_TASK TO CARRY OUT:_
Nothing in the data may be omitted; output it all verbatim.

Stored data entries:
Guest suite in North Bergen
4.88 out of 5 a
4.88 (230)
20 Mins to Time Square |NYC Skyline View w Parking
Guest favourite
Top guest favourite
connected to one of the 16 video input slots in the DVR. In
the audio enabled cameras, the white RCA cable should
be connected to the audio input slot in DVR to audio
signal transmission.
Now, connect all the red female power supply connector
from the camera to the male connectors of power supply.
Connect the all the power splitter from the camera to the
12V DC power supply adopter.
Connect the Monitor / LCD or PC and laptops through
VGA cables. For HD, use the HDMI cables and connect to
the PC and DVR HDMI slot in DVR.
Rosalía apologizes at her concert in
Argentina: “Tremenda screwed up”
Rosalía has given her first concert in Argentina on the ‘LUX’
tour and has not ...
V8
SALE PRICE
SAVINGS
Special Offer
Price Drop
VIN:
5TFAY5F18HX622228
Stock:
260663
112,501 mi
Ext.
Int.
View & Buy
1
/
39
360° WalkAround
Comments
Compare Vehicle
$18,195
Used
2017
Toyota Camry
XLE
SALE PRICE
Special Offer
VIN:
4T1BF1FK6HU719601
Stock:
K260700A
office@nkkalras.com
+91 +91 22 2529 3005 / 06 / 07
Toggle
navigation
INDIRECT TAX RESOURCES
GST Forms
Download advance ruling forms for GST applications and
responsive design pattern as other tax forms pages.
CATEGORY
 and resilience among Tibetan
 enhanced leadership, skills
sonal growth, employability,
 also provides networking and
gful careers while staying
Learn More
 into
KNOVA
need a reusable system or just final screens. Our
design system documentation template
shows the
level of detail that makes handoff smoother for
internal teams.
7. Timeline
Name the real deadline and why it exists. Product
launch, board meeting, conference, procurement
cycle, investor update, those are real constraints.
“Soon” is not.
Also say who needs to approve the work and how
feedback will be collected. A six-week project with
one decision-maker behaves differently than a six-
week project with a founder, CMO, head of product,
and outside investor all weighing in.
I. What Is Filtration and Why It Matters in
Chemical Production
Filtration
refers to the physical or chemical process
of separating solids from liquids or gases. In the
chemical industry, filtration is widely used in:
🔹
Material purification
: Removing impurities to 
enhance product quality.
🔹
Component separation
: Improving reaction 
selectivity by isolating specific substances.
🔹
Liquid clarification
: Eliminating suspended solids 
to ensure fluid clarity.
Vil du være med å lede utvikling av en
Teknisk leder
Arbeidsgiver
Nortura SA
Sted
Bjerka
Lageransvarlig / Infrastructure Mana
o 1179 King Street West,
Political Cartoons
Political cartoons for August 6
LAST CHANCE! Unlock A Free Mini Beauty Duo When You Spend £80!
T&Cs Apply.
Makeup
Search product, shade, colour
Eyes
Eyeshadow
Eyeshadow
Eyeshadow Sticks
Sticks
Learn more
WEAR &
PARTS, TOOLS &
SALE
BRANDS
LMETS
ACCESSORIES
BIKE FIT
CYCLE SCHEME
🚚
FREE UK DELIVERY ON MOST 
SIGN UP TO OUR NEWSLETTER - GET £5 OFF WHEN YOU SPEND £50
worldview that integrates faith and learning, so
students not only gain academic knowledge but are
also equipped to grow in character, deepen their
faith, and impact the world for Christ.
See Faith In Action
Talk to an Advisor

_RESPONSE TO THE TASK:_
Guest suite in North Bergen
4.88 out of 5 a
4.88 (230)
20 Mins to Time Square |NYC Skyline View w Parking
Guest favourite
Top guest favourite
connected to one of the 16 video input slots in the DVR. In
the audio enabled cameras, the white RCA cable should
be connected to the audio input slot in DVR to audio
signal transmission.
Now, connect all the red female power supply connector
from the camera to the male connectors of power supply.
Connect the all the power splitter from the camera to the
12V DC power supply adopter.
Connect the Monitor / LCD or PC and laptops through
VGA cables. For HD, use the HDMI cables and connect to
the PC and DVR HDMI slot in DVR.
Rosalía apologizes at her concert in
Argentina: “Tremenda screwed up”
Rosalía has given her first concert in Argentina on the ‘LUX’
tour and has not ...
V8
SALE PRICE
SAVINGS
Special Offer
Price Drop
VIN:
5TFAY5F18HX622228
Stock:
260663
112,501 mi
Ext.
Int.
View & Buy
1
/
39
360° WalkAround
Comments
Compare Vehicle
$18,195
Used
2017
Toyota Camry
XLE
SALE PRICE
Special Offer
VIN:
4T1BF1FK6HU719601
Stock:
K260700A
office@nkkalras.com
+91 +91 22 2529 3005 / 06 / 07
Toggle
navigation
INDIRECT TAX RESOURCES
GST Forms
Download advance ruling forms for GST applications and
responsive design pattern as other tax forms pages.
CATEGORY
 and resilience among Tibetan
 enhanced leadership, skills
sonal growth, employability,
 also provides networking and
gful careers while staying
Learn More
 into
KNOVA
need a reusable system or just final screens. Our
design system documentation template
shows the
level of detail that makes handoff smoother for
internal teams.
7. Timeline
Name the real deadline and why it exists. Product
launch, board meeting, conference, procurement
cycle, investor update, those are real constraints.
“Soon” is not.
Also say who needs to approve the work and how
feedback will be collected. A six-week project with
one decision-maker behaves differently than a six-
week project with a founder, CMO, head of product,
and outside investor all weighing in.
I. What Is Filtration and Why It Matters in
Chemical Production
Filtration
refers to the physical or chemical process
of separating solids from liquids or gases. In the
chemical industry, filtration is widely used in:
🔹
Material purification
: Removing impurities to 
enhance product quality.
🔹
Component separation
: Improving reaction 
selectivity by isolating specific substances.
🔹
Liquid clarification
: Eliminating suspended solids 
to ensure fluid clarity.
Vil du være med å lede utvikling av en
Teknisk leder
Arbeidsgiver
Nortura SA
Sted
Bjerka
Lageransvarlig / Infrastructure Mana
o 1179 King Street West,
Political Cartoons
Political cartoons for August 6
LAST CHANCE! Unlock A Free Mini Beauty Duo When You Spend £80!
T&Cs Apply.
Makeup
Search product, shade, colour
Eyes
Eyeshadow
Eyeshadow
Eyeshadow Sticks
Sticks
Learn more
WEAR &
PARTS, TOOLS &
SALE
BRANDS
LMETS
ACCESSORIES
BIKE FIT
CYCLE SCHEME
🚚
FREE UK DELIVERY ON MOST 
SIGN UP TO OUR NEWSLETTER - GET £5 OFF WHEN YOU SPEND £50
worldview that integrates faith and learning, so
students not only gain academic knowledge but are
also equipped to grow in character, deepen their
faith, and impact the world for Christ.
See Faith In Action
Talk to an Advisor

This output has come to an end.